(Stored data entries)
::::::::
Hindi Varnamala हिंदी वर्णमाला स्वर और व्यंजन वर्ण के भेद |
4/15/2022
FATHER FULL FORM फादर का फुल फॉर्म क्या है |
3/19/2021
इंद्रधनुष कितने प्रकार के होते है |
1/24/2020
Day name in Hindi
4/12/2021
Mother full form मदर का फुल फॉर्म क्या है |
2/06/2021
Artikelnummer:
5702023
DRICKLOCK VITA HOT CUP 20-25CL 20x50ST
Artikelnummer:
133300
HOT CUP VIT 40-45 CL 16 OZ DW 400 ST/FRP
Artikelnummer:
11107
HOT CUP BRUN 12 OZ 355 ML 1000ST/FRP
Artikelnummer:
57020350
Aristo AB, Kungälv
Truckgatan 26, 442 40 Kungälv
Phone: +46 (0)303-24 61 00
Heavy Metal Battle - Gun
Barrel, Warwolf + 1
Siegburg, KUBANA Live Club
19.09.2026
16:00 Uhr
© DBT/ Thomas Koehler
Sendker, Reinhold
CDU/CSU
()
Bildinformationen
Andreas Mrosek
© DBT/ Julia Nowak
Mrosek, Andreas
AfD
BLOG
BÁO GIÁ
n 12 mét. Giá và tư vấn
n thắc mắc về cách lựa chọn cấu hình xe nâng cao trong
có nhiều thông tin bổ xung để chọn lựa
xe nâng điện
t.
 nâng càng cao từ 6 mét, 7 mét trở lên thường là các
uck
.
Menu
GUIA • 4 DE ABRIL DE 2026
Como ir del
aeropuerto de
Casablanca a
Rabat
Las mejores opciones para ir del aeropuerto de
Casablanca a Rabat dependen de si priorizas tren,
::::::::
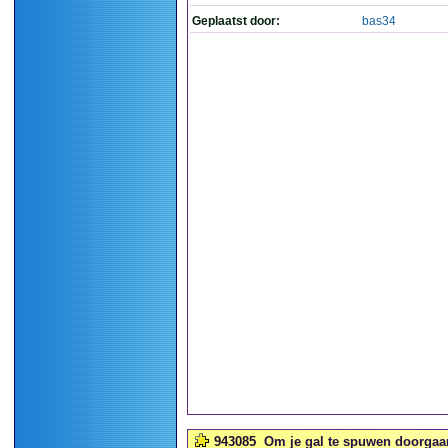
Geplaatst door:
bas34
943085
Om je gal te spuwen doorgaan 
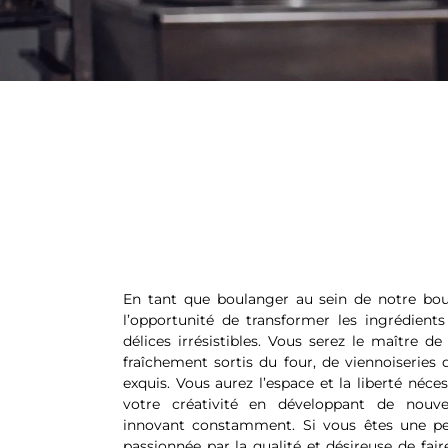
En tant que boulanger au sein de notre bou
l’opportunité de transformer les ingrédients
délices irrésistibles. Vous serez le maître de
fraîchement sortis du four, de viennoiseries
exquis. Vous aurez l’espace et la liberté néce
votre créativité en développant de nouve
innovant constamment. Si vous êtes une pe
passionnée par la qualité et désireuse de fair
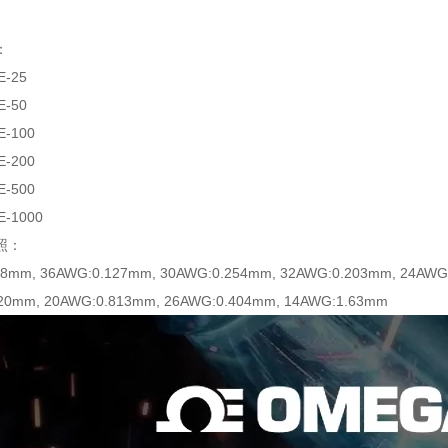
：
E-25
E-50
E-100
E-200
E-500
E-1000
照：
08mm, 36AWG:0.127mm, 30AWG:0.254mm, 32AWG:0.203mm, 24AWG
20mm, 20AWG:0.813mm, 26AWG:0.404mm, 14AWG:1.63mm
::::::::
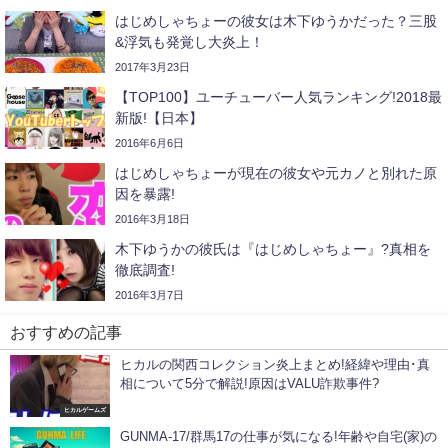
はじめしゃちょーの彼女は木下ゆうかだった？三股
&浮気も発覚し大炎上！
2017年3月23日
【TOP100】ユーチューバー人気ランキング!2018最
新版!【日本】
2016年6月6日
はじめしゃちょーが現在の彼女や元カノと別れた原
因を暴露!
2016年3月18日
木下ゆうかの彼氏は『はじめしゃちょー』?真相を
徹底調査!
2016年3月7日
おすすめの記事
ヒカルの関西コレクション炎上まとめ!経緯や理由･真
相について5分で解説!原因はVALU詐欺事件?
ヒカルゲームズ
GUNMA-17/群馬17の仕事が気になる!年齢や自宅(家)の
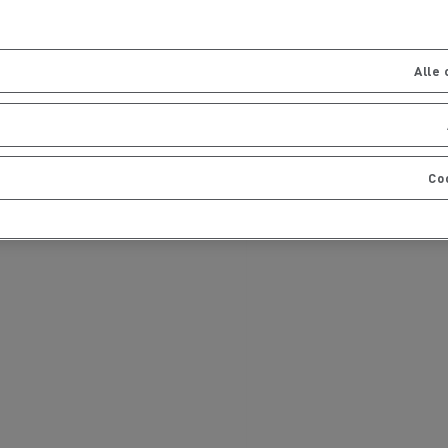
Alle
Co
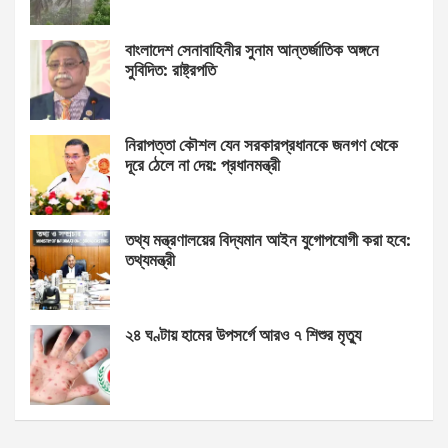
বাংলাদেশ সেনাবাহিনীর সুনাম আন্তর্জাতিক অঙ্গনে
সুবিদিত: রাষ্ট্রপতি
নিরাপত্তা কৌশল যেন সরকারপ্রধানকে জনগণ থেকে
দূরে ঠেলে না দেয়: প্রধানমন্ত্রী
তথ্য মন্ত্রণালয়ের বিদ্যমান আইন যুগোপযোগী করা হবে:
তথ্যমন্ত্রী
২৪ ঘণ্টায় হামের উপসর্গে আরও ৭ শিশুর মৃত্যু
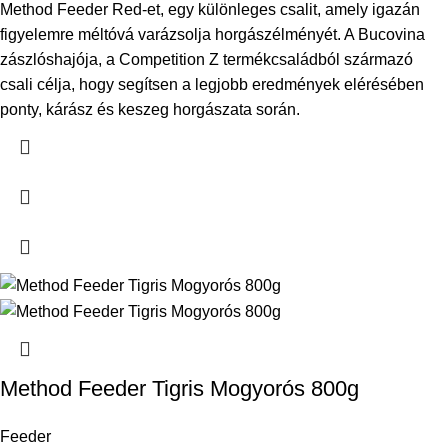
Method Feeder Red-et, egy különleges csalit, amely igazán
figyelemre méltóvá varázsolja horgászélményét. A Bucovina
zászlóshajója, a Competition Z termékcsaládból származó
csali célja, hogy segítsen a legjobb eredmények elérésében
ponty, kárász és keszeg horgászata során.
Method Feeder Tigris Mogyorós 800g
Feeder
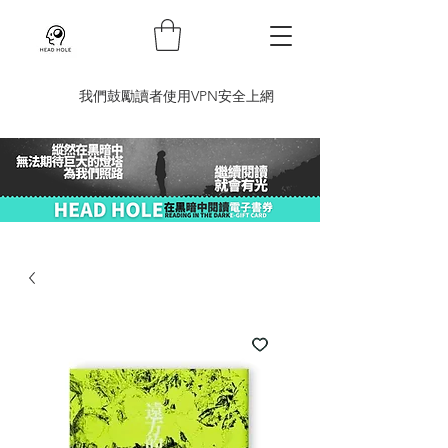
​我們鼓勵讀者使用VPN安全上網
::::::::
# Work to complete:
Check each line above for the string "Rabat", then copy the ones that have it.

# Result of the exercise:
Rabat
Casablanca a Rabat dependen de si priorizas tren,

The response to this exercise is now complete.